Believing she simply wasn’t the sporty type kept Christie away from joining any local teams or going for a run.
“I never believed I could run. I just didn’t think I could physically do it. I was overweight and quite shy so it just never felt like something I would be able to do.”
Becoming a runner
Fast forward to early 2022 and Christie had started walking more. One day she decided to run.
“I don’t even know why. I think I was feeling good walking and I decided to try and run to the next lamp post. After a few weeks of building up my running like that, I ran 1km. I couldn’t believe I’d done it. It felt amazing.”
Christie had heard about a local event called parkrun and had even signed up but didn’t go until four months later.
“I kept putting off going. I didn’t think I’d be able to run 5km so I waited until I could. Turns out it doesn’t even matter because you don’t have to run at parkrun.”
What is parkrun?
Parkrun is a national community event held weekly where participants walk, roll or run a 5km route or participate as a volunteer. Once you register online all you have to do is show up – and it’s free.
“After an event welcome where volunteers explain how everything works, you can start at your own pace and walk if you want to,” says Christie. There is even a volunteer ‘parkwalker’ who will stay with you if you’re feeling a bit out of your depth. And better still, there’s also a volunteer tail walker so you can’t come last! Everyone looks out for everyone else and it’s a great atmosphere and very social and friendly.”
During her first year at parkrun Christie clocked up 50 parkruns, and in 2023 did a handful of 10kms, and a 12km running event. Still, she admits she’s not the quickest runner... although she has knocked off almost 10 minutes from her original 5km time.
“I’m a slow runner and it doesn’t matter a bit. I’m just in the mix with everyone else. Joining parkrun has encouraged me to try different things. I did a trail run this year which I never would have thought I could do six months ago.”
The benefits of running with a community
As well as giving her a new group of friends, Christie says parkrun has improved her physical and mental health.
“I think how we feel mentally and physically go hand in hand, and parkrun has definitely benefited me. I have more energy, my sleep routine is better, I’ve continued to lose weight and I eat more healthily. The community aspect of parkrun has been amazing. After our runs we might go grab a coffee and someone’s always on Messenger to chat too. There have been so many pay offs.”
While you might not need parkrun to start walking or running, Christie admits it helps – a lot!
“Because parkrun is every week it can become part of your life really easily. I never have anything else to do on a Saturday morning so there’s no excuse not to go. I don’t even need to think about it. Running on your own is fine, but it can get a bit boring after a while. parkrun is great motivation and running in a group has made me a better runner. I often get better times for a 5km at parkrun than anywhere else.”

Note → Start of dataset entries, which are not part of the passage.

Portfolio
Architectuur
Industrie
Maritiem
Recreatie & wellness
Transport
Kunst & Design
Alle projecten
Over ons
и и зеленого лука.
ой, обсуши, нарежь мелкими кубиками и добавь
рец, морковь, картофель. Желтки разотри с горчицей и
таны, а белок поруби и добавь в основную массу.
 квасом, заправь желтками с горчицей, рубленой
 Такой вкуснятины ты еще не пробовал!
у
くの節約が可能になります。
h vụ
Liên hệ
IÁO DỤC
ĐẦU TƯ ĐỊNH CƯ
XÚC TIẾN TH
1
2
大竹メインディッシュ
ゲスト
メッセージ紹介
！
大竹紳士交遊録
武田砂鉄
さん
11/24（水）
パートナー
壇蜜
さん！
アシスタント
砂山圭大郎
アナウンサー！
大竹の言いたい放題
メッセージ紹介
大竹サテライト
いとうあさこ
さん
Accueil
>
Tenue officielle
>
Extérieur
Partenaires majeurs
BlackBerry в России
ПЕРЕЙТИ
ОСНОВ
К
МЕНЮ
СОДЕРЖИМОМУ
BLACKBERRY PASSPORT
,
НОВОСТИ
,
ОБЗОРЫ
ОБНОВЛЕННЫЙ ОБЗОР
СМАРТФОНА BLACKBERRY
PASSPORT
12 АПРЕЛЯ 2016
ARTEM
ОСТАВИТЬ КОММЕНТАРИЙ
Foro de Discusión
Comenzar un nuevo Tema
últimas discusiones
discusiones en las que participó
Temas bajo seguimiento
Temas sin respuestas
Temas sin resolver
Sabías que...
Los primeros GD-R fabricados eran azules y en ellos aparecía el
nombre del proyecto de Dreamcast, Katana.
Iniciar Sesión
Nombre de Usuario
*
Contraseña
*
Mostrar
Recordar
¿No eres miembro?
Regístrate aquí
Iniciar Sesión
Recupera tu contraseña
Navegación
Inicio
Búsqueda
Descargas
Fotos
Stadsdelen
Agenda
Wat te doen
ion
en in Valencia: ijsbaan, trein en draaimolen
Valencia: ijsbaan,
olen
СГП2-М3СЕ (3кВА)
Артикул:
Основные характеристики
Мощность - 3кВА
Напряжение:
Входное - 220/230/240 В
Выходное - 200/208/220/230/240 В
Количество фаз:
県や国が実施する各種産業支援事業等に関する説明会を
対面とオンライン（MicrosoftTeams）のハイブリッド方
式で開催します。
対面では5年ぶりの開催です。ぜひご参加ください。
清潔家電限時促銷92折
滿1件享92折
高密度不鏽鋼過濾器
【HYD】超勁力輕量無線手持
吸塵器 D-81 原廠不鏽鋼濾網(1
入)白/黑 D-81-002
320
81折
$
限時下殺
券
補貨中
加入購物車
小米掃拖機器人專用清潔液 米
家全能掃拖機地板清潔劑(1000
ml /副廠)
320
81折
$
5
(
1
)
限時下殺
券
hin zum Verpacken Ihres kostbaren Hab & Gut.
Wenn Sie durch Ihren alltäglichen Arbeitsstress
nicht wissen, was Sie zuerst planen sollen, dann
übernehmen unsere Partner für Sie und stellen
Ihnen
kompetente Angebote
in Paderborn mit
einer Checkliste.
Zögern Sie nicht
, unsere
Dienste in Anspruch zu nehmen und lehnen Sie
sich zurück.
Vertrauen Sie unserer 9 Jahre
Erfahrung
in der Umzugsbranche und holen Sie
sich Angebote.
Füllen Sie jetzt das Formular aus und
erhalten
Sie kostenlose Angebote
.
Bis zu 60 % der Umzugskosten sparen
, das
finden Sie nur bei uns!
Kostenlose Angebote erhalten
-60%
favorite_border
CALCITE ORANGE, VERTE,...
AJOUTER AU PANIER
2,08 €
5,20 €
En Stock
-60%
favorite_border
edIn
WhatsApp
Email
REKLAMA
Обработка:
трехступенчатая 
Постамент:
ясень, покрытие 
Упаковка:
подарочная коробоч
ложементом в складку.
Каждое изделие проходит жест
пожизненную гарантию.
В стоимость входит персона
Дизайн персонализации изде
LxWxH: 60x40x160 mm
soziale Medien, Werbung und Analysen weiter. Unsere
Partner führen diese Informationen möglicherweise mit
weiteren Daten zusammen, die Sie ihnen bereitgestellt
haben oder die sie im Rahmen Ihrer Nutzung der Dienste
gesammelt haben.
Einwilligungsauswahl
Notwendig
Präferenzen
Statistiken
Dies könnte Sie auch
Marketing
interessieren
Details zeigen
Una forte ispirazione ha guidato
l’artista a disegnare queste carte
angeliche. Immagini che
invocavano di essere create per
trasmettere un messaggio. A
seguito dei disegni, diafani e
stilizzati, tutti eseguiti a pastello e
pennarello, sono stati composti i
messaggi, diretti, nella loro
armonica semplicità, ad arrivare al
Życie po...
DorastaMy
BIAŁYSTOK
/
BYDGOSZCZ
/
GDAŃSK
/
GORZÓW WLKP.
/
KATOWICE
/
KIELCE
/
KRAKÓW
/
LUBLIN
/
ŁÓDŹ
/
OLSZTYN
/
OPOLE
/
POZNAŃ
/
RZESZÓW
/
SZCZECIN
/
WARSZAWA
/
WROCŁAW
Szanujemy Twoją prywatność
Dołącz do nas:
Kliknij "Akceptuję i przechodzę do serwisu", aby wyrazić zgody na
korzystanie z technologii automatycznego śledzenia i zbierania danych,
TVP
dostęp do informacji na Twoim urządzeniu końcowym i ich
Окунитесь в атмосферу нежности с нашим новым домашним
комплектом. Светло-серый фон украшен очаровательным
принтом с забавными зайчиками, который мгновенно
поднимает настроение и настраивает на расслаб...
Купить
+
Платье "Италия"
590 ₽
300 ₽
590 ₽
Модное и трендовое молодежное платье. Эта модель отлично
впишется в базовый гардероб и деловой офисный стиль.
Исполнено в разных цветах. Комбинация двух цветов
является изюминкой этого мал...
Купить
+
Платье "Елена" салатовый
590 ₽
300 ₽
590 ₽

Now hoping to do her first half marathon in the Barossa Valley in 2024, Christie says she wouldn’t rule out one day doing a full marathon.
“I never thought I’d even consider doing such a long run. But after joining parkrun I’ve started to think that maybe I could. It’s given me that confidence.”
Find out more about parkrun and your local events here.
Top tips for new runners
If you haven’t run before or recently, it’s not realistic to try and run 10km off the bat. Start with short jog/walk combinations, running for one minute, walking for one minute, and build up from there over a few weeks to help prevent muscle strain and injury. Always consult your GP before starting a new exercise program.
Support your body
If you’d like to increase your running fitness, other types of exercise can help. Consider some lower and upper body weight training to increase muscle strength, yoga or Pilates to improve flexibility, and a low or no-impact cardio such as swimming to support overall fitness.
Incorporate a rest day
Everyone deserves a day off, and at least one rest day every week can help your muscles repair and assist with mental motivation.